● **Problem statement**
Below are entries. Pull out all lines containing "Штучный".

[Information shown — start]

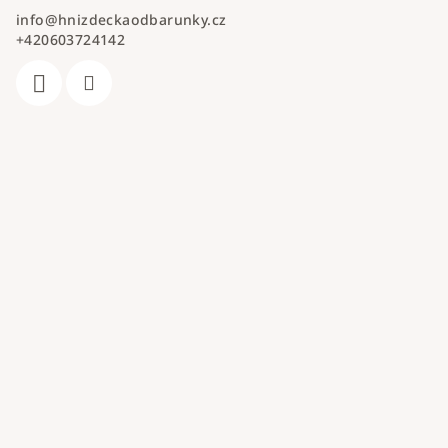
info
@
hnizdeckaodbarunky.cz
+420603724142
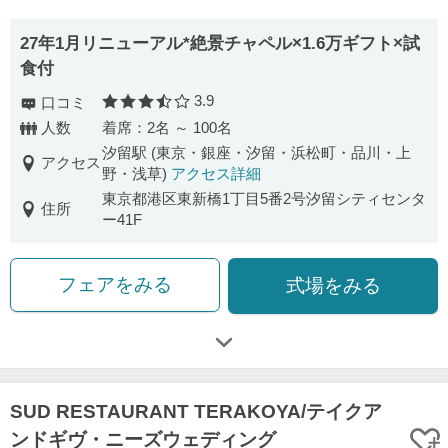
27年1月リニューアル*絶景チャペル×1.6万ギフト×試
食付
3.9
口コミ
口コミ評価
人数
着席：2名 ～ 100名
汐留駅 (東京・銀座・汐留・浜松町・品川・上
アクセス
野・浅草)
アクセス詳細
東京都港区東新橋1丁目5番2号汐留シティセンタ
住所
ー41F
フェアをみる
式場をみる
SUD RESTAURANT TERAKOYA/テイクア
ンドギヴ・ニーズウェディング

[Information shown — finish]
[Information shown — start]

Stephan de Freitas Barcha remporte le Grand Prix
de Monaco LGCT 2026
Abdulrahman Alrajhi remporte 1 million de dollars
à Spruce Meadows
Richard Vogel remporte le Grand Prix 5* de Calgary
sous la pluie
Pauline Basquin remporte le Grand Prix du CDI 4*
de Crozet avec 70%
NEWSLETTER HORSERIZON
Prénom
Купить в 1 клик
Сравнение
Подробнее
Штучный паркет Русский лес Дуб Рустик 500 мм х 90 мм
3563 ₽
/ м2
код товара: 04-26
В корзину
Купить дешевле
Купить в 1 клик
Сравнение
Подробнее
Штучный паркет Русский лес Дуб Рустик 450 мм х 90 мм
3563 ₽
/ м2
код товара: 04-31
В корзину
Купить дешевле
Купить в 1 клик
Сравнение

[Information shown — finish]

● **Problem solution**
Штучный паркет Русский лес Дуб Рустик 500 мм х 90 мм
Штучный паркет Русский лес Дуб Рустик 450 мм х 90 мм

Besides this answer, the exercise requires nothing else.